What StringForge owns

  • Geometry databases. Unified access to hosted TDF/Kreuzer-Skarke and CICY datasets through CYDatabase, TDFDatabase, CICYDatabase, and LCSDatabase.
  • Lazy local caching. Catalogues and parquet shards are downloaded on demand and cached under a configurable data directory, with explicit offline mode for HPC jobs.
  • Model-loading bridges. LCSDatabase loads database rows as jaxvacua.lcs.lcs_tree objects or fully initialised JAXVacua FluxVacuaFinder models when JAXVacua is installed.
  • Vacua vault. VacuaWriter designates, validates, queries, uploads, fetches, retracts, and purges vacuum-solution parquet files in a shared vault layout.
  • Vault validation tools. stringforge.vacuavault validates parquet submissions, rebuilds catalogues, and supports curation workflows without importing physics solvers.
  • Advanced curated indices. KKLTDatabase exposes a specialised conifold-class indexed kklt subset used for KKLT-style searches, tags, and TDF hand-off.
  • Production vacuum forging. Vulcan is the cluster-side, append-only counterpart to VacuaWriter: workers stage validated parquet shards locally, a head node batches them into one HfApi.create_commit call per max_batch-sized chunk (default 500 files per commit), the rolling-window budget respects HuggingFace's 100-commit-per-hour cap, and VulcanReader / VulcanMLView give downstream consumers queryable rows and deterministic, geometry-disjoint train/val/test splits (rows sharing a geometry_id always land in the same split, regardless of process or seed).

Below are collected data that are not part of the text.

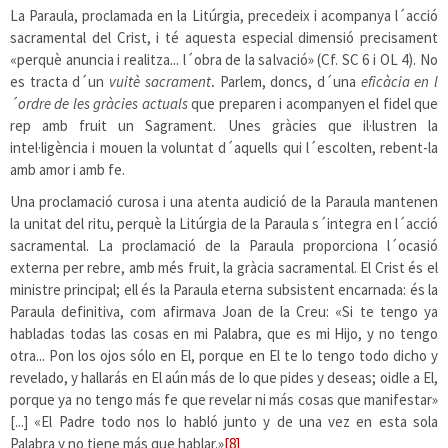
La Paraula, proclamada en la Litúrgia, precedeix i acompanya l´acció
sacramental del Crist, i té aquesta especial dimensió precisament
«perquè anuncia i realitza... l´obra de la salvació» (Cf. SC 6 i OL 4). No
es tracta d´un
vuitè sacrament
.
Parlem, doncs, d´una
eficàcia
en l
´ordre de les gràcies actuals
que preparen i acompanyen el fidel que
rep amb fruit un Sagrament. Unes gràcies que il·lustren la
intel·ligència i mouen la voluntat d´aquells qui l´escolten, rebent-la
amb amor i amb fe.
Una proclamació curosa i una atenta audició de la Paraula mantenen
la unitat del ritu, perquè la Litúrgia de la Paraula s´integra en l´acció
sacramental. La proclamació de la Paraula proporciona l´ocasió
externa per rebre, amb més fruit, la gràcia sacramental. El Crist és el
ministre principal; ell és la Paraula eterna subsistent encarnada: és la
Paraula definitiva, com afirmava Joan de la Creu: «Si te tengo ya
habladas todas las cosas en mi Palabra, que es mi Hijo, y no tengo
otra... Pon los ojos sólo en El, porque en El te lo tengo todo dicho y
revelado, y hallarás en El aún más de lo que pides y deseas; oidle a El,
porque ya no tengo más fe que revelar ni más cosas que manifestar»
[...] «El Padre todo nos lo habló junto y de una vez en esta sola
Palabra y no tiene más que hablar.»
[8]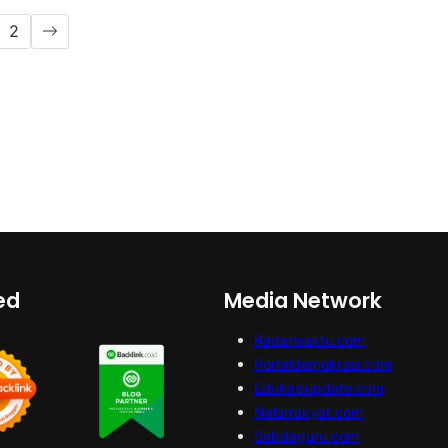
2
ed
Media Network
Radarwaktu.com
Portaldemokrasi.com
Edukasiupdate.com
Nalarrakyat.com
Sabdaguru.com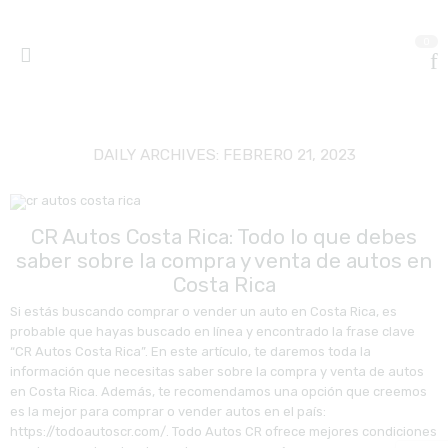
0
DAILY ARCHIVES:
FEBRERO 21, 2023
CR Autos Costa Rica: Todo lo que debes
saber sobre la compra y venta de autos en
Costa Rica
Si estás buscando comprar o vender un auto en Costa Rica, es
probable que hayas buscado en línea y encontrado la frase clave
“CR Autos Costa Rica”. En este artículo, te daremos toda la
información que necesitas saber sobre la compra y venta de autos
en Costa Rica. Además, te recomendamos una opción que creemos
es la mejor para comprar o vender autos en el país:
https://todoautoscr.com/. Todo Autos CR ofrece mejores condiciones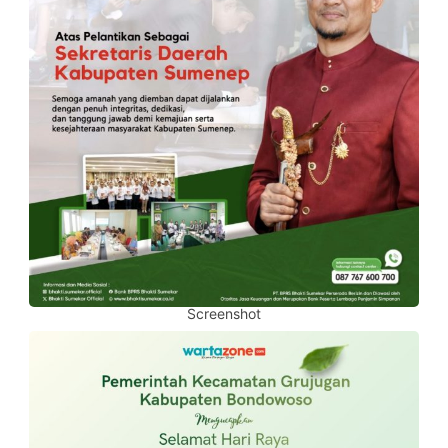
Screenshot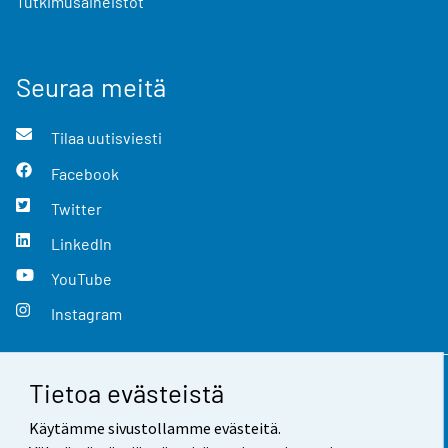
Tutkimusaineistot
Seuraa meitä
Tilaa uutisviesti
Facebook
Twitter
LinkedIn
YouTube
Instagram
Tietoa evästeistä
Yhteystiedot
Käytämme sivustollamme evästeitä.
Palaute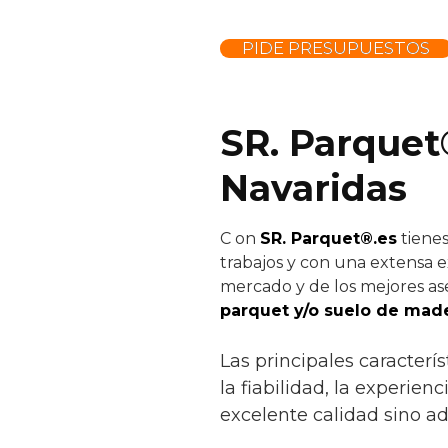
PIDE PRESUPUESTOS
SR. Parquet
Navaridas
C
on
SR. Parquet®.es
tienes
trabajos y con una extensa e
mercado y de los mejores ase
parquet y/o suelo de made
Las principales caracter
la fiabilidad, la experien
excelente calidad sino a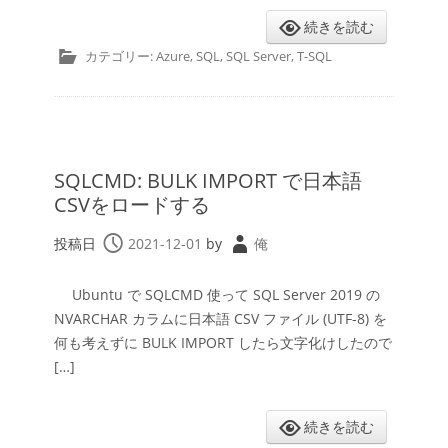
続きを読む
カテゴリー:
Azure
,
SQL
,
SQL Server
,
T-SQL
SQLCMD: BULK IMPORT で日本語
CSVをロードする
投稿日
2021-12-01
by
俺
Ubuntu で SQLCMD 使って SQL Server 2019 の
NVARCHAR カラムに日本語 CSV ファイル (UTF-8) を
何も考えずに BULK IMPORT したら文字化けしたので
[…]
続きを読む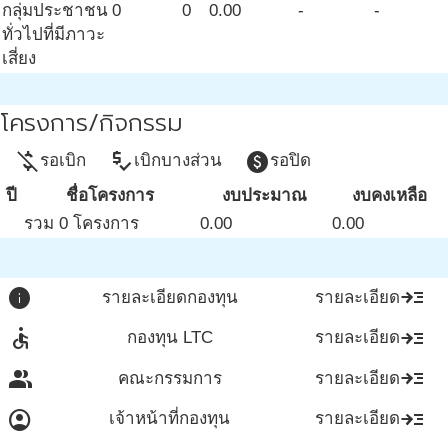
กลุ่มประชาชน
0
0
0.00
-
-
ทั่วไปที่มีภาวะ
เสี่ยง
โครงการ/กิจกรรม
money_off
price_check
paid
รอเบิก
เบิกบางส่วน
รอปิด
ปี
ชื่อโครงการ
งบประมาณ
งบคงเหลือ
รวม 0 โครงการ
0.00
0.00
info
read_more
รายละเอียดกองทุน
รายละเอียด
accessible
read_more
กองทุน LTC
รายละเอียด
group
read_more
คณะกรรมการ
รายละเอียด
account_circle
read_more
เจ้าหน้าที่กองทุน
รายละเอียด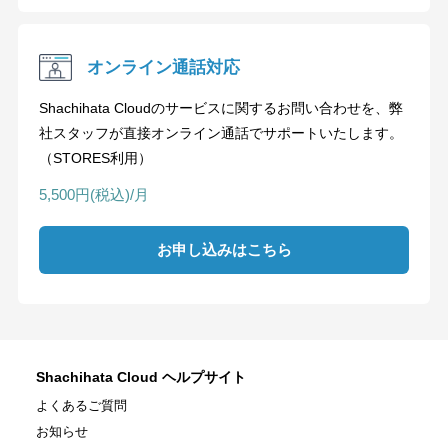
オンライン通話対応
Shachihata Cloudのサービスに関するお問い合わせを、弊
社スタッフが直接オンライン通話でサポートいたします。
（STORES利用）
5,500円(税込)/月
お申し込みはこちら
Shachihata Cloud ヘルプサイト
よくあるご質問
お知らせ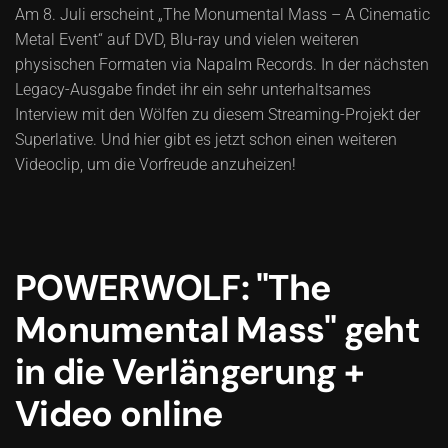
Am 8. Juli erscheint „The Monumental Mass – A Cinematic
Metal Event“ auf DVD, Blu-ray und vielen weiteren
physischen Formaten via Napalm Records. In der nächsten
Legacy-Ausgabe findet ihr ein sehr unterhaltsames
Interview mit den Wölfen zu diesem Streaming-Projekt der
Superlative. Und hier gibt es jetzt schon einen weiteren
Videoclip, um die Vorfreude anzuheizen!
POWERWOLF: "The
Monumental Mass" geht
in die Verlängerung +
Video online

What StringForge does not own

  • It is not the flux-vacuum solver. Vacuum search, period calculations, ISD sampling, flux bounding, and stability analysis live in JAXVacua.
  • It is not a public release of KahlerJAX or JAXiverse. Those packages remain planned ecosystem consumers until their own releases are ready.
  • It is not the owner of every derived dataset used by collaborators. Public pages distinguish hosted StringForge datasets from collaborator-generated or paper-specific data.
  • It is not a monolithic umbrella package that imports every physics engine on startup. Imports stay lightweight and optional physics packages are loaded only when a workflow needs them.

Architecture

CYDatabase      -> pure I/O, HuggingFace downloads, cache, catalog queries
    |
LCSDatabase     -> mirror-convention model loading for JAXVacua workflows
    |
VacuaWriter     -> designated vacua, vault catalogues, push/fetch workflows

Vulcan          -> cluster-side production: stage locally, batch-commit
                   via HfApi.create_commit, query/stream as ML dataset
VulcanReader   -> read-side catalogue scan, run / shard fetch
VulcanMLView   -> geometry-disjoint train/val/test splits for ML

KKLTDatabase is an advanced LCSDatabase-style interface for a curated TDF subset. It does not duplicate the TDF geometry data; it stores logical links, conifold-class provenance, and curation tags. Actual KKLT vacuum records belong in the shared vacua_vault infrastructure.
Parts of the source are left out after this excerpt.